Emirates Golf Club, located in Al Thanyah Third, Dubai, United Arab Emirates, is a 36-hole golf course. It was built in 1988, with the clubhouse and facilities designed and delivered by Dubai architect BSBG (Brewer Smith Brewer Group), and, is the first grass golf course in the Middle East.

==History==
The idea of a completely grassed championship golf course in Dubai was brought about by American businessman Larry Trenary and, British businessman George Atkinson, both living in Dubai on a full-time basis. The actual golf course design was provided by Trenary's friend, the American architect Karl Litten, based in Boca Raton, Florida. Litten's first visit to Dubai was to evaluate and design a course for the property surrounding the Jebel Ali Beach Hotel, located to the south of Dubai. The hotel owner, Ahmed Baker was keen to develop the project but he needed permission from the then Ruler of Dubai, HHS Rashid bin Saeed Al Maktoum, who appeared to be in favor of the project going forward. Sheikh Rashid fell ill and was never able to give his legal support for the specific use of the land. With Sheikh Rashid's passing, the idea for a championship golf course in the Middle East was still just a dream. A few years later the project, along with another Litten design, which was much closer to the city, was presented to Sheikh Rashid's third son, HHS Mohammed bin Rashid Al Maktoum, by Steven Trutch, construction engineer to Sheikh Mohammed. During a hunting trip to Pakistan, Sheikh Mohammed discussed the idea of a grass golf course with his host, President Zia-ul-Haq, who was a keen golfer. President Zia told him it would be a good idea, making Dubai a center for the oil companies and other large companies with operations in the Middle East. Eventually Sheikh Mohammed, in order to get final approval, took the idea to his older brother, the new Ruler of Dubai, HHS Maktoum bin Rashid Al Maktoum. Sheikh Maktoum gave his consent and Sheikh Mohammed immediately designated approximately 175 acre of sand dunes for the proposed golf course, clubhouse, majlis and maintenance area set just a few miles out of the city center.
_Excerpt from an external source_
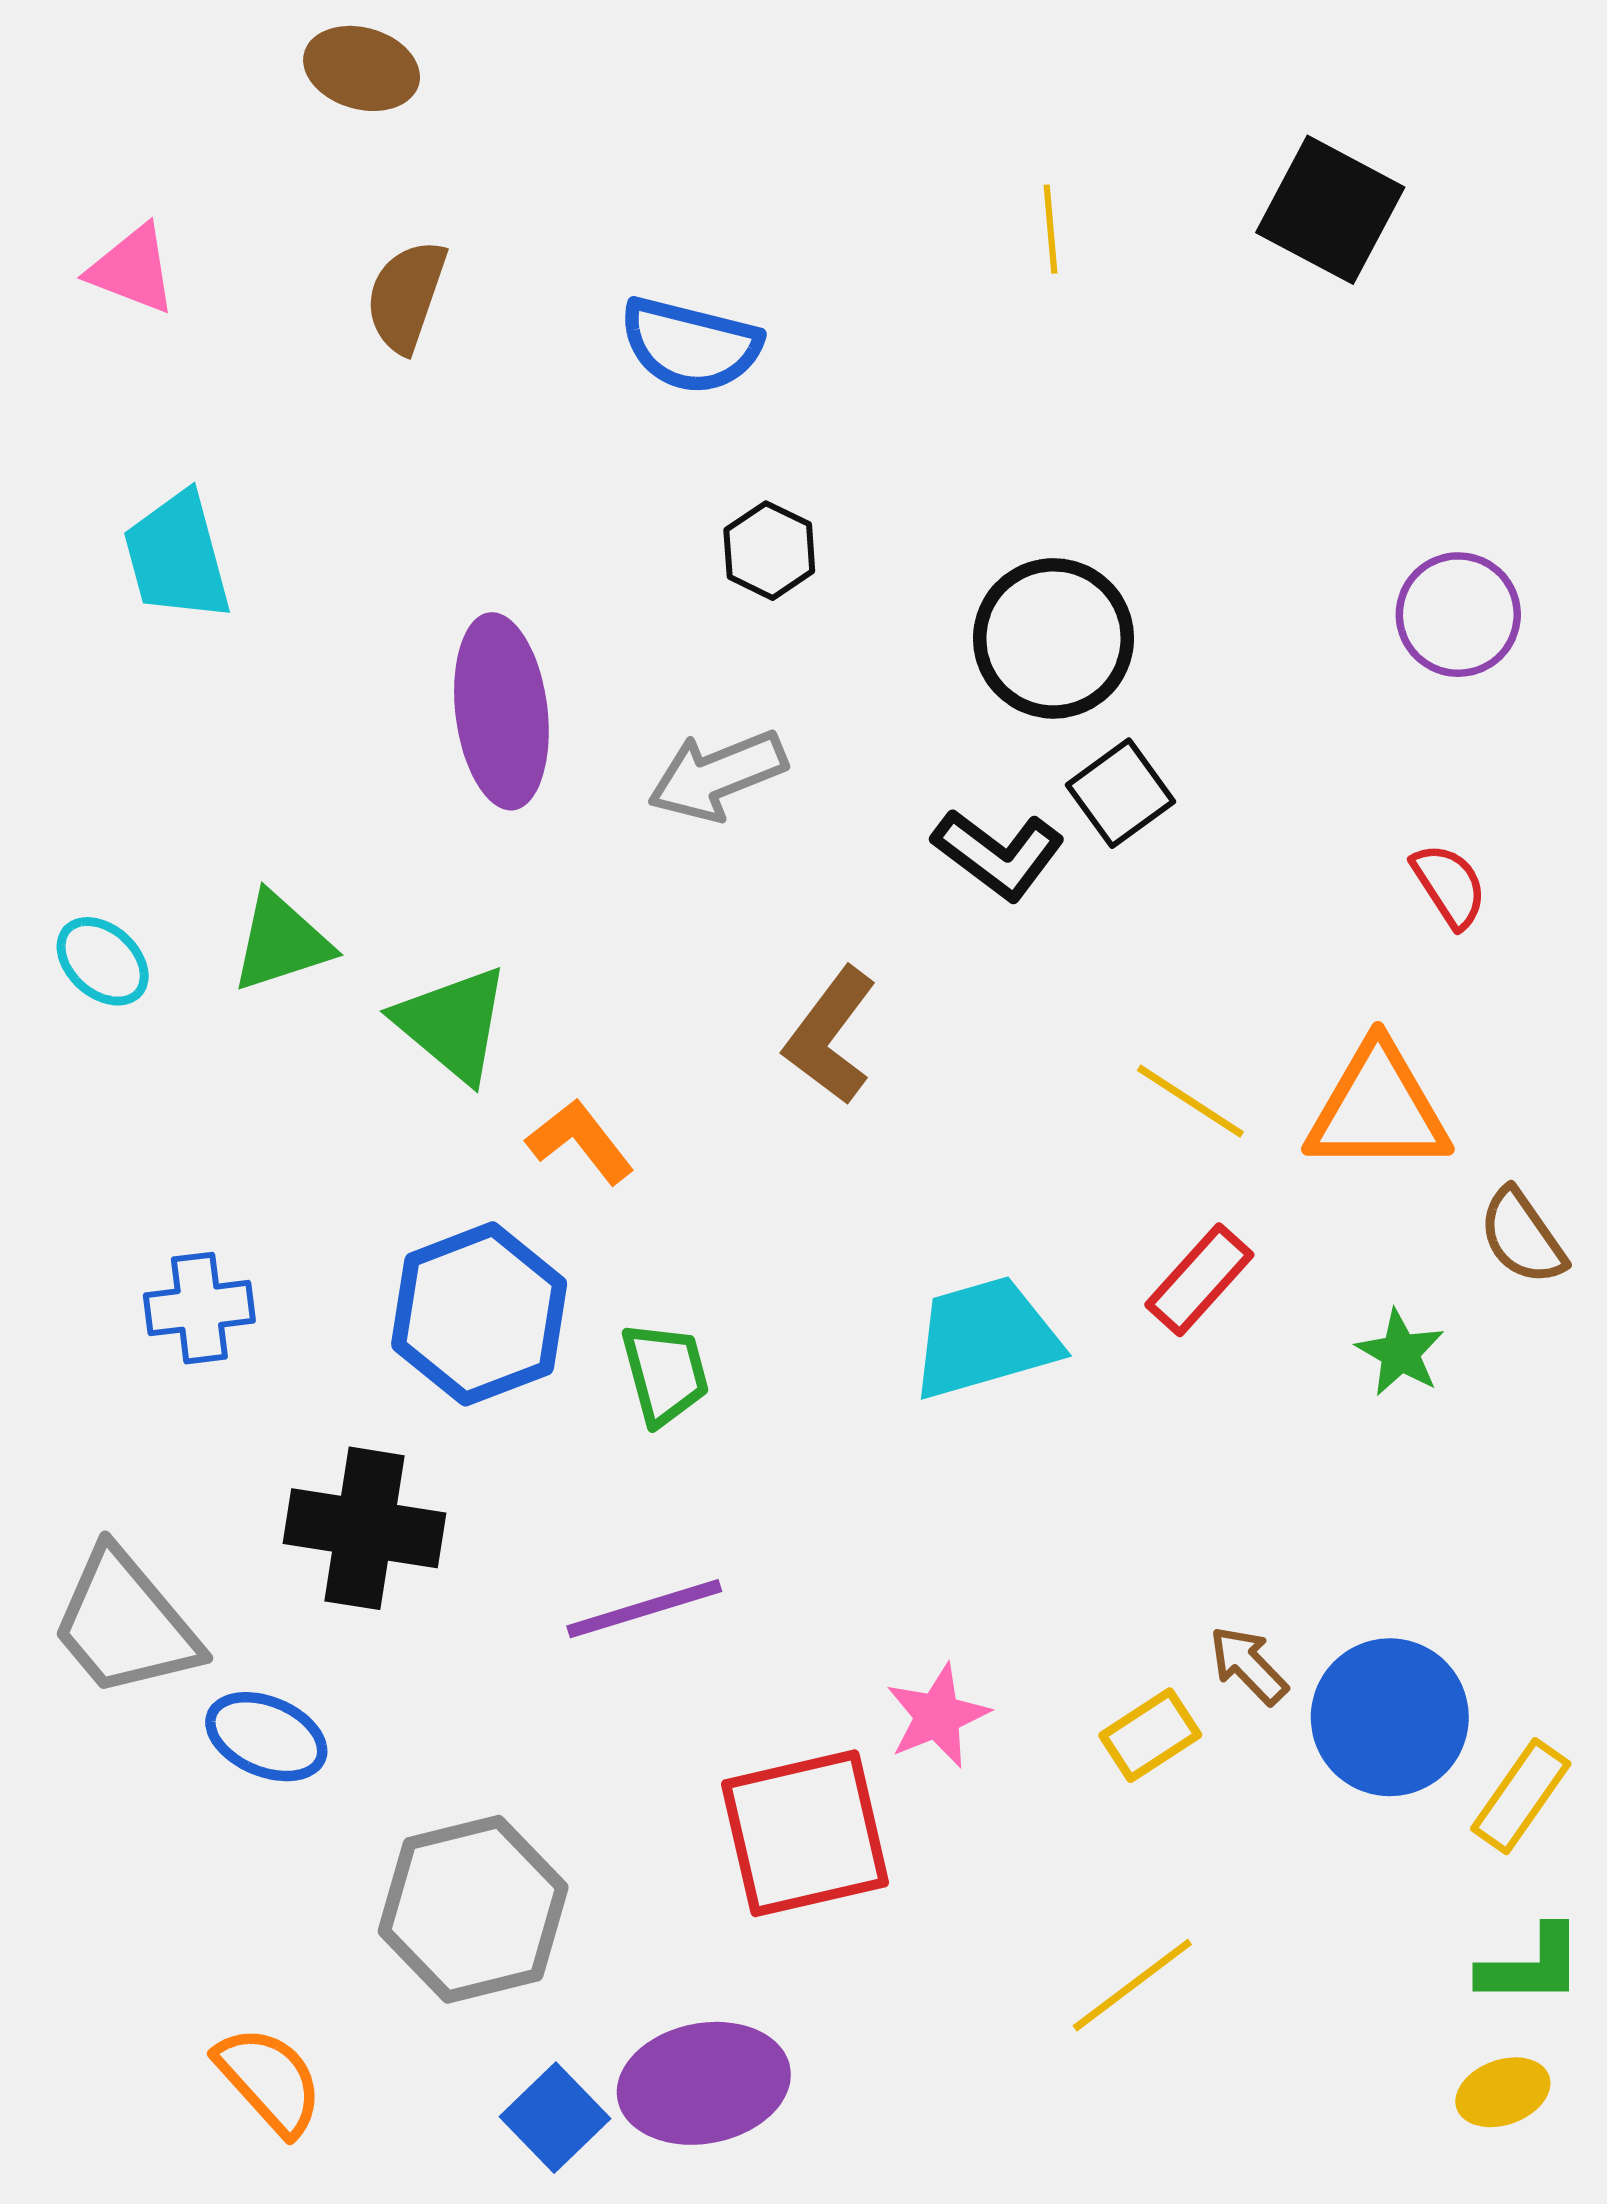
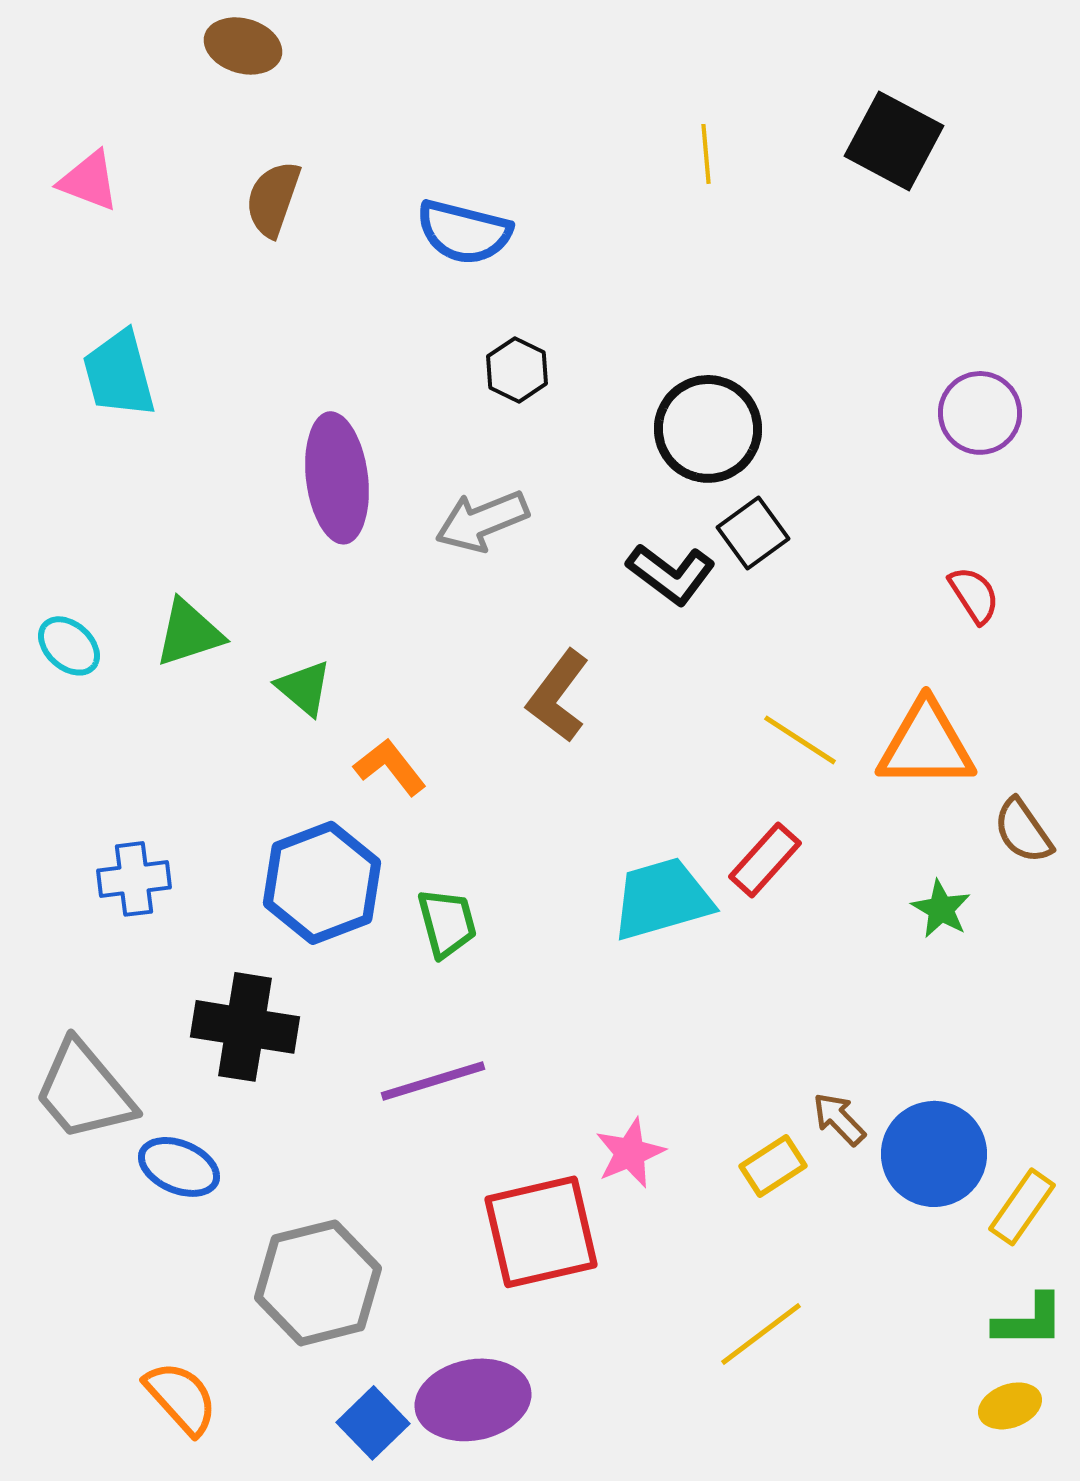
green triangle: (452, 1024) -> (304, 688), size x0.7
red rectangle: (1199, 1280) -> (765, 860), moved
The golf course complex was finished and, open for business in 1988. President Zia attended the opening and, was presented with a solid golf tee and a golf club with a gold shaft in order for him to hit the very first ball, for the club's opening, in front of a large crowd. The drive traveled about 200 yard down the middle of the driving range. The opening was one of the last personal appearances President Zia made, as he was assassinated that same year when his plane exploded on takeoff in Pakistan.

==Events==
The Dubai Desert Classic, a European Tour event with a USD3 million purse is an annual event played at by the club. The Omega Dubai Ladies Classic, a Ladies European Tour event, is also played at the club. The first Dubai Desert Classic event took place in 1989.

Lucas Herbert from Australia wins the final of the Omega Dubai Desert Classic at Emirates Golf Club on January 26, 2020.